EXERCISE REQUIREMENTS: Every line from the one with "185/65 R15 92T XL" up to and including the one with "GRUPOS DE PRESION" is to be output exactly as it appears below; pictures are not.

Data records
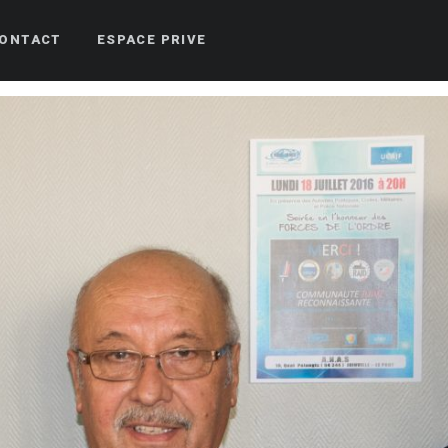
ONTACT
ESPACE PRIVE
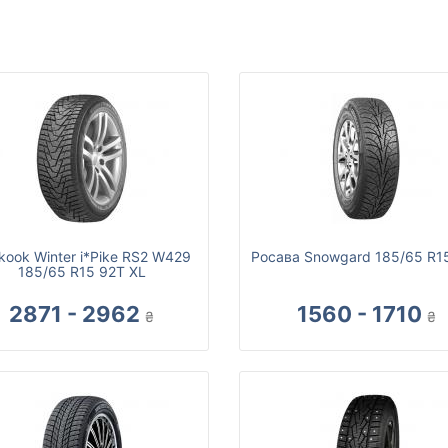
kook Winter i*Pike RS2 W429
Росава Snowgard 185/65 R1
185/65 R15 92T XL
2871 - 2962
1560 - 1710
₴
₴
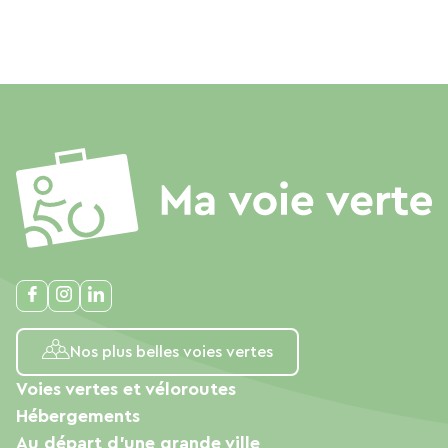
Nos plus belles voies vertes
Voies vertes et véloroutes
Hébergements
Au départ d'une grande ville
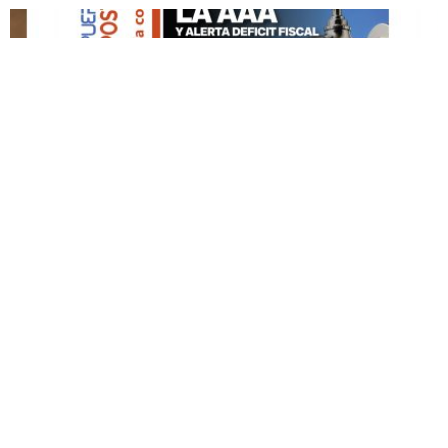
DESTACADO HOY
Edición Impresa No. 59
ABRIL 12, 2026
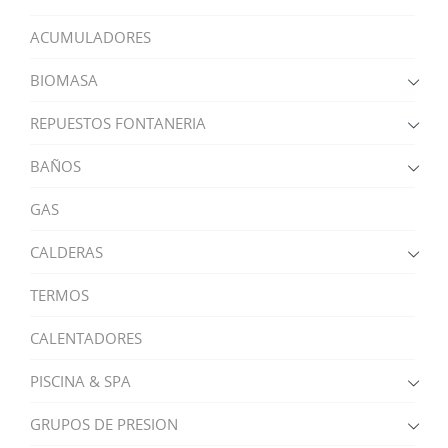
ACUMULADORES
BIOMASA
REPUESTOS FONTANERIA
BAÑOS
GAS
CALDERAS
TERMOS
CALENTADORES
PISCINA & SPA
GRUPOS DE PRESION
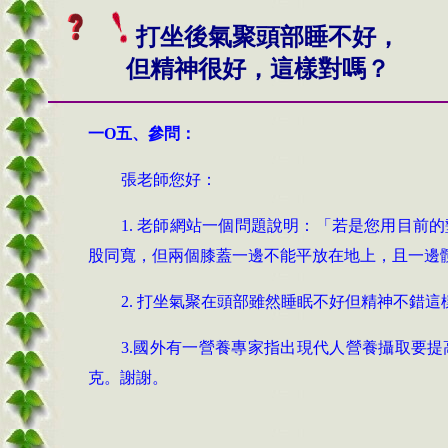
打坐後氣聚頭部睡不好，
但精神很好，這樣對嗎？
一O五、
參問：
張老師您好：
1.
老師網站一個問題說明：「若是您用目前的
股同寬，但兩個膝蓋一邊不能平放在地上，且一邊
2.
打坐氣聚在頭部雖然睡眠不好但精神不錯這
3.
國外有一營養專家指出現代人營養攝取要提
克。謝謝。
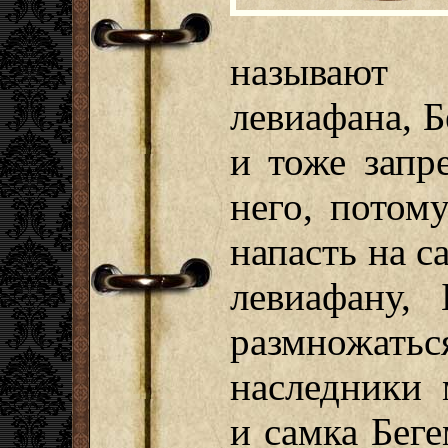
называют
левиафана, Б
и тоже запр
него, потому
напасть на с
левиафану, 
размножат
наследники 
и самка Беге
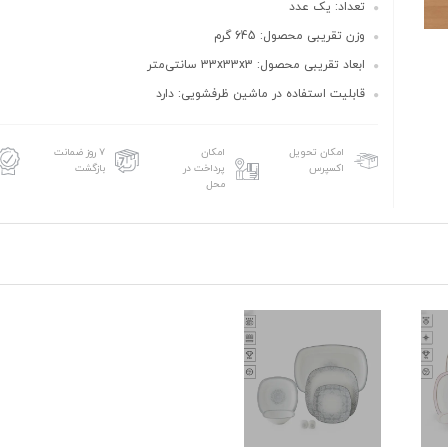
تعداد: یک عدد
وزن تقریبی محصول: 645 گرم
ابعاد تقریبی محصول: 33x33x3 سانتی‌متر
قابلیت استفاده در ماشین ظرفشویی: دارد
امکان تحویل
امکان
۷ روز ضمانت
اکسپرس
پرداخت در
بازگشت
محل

TASK RESULT:
185/65 R15 92T XL
2871 - 2962
1560 - 1710
₴
₴
Nos plus belles voies vertes
Voies vertes et véloroutes
Hébergements
Au départ d'une grande ville
DESTACADO HOY
Edición Impresa No. 59
ABRIL 12, 2026
ACUMULADORES
BIOMASA
REPUESTOS FONTANERIA
BAÑOS
GAS
CALDERAS
TERMOS
CALENTADORES
PISCINA & SPA
GRUPOS DE PRESION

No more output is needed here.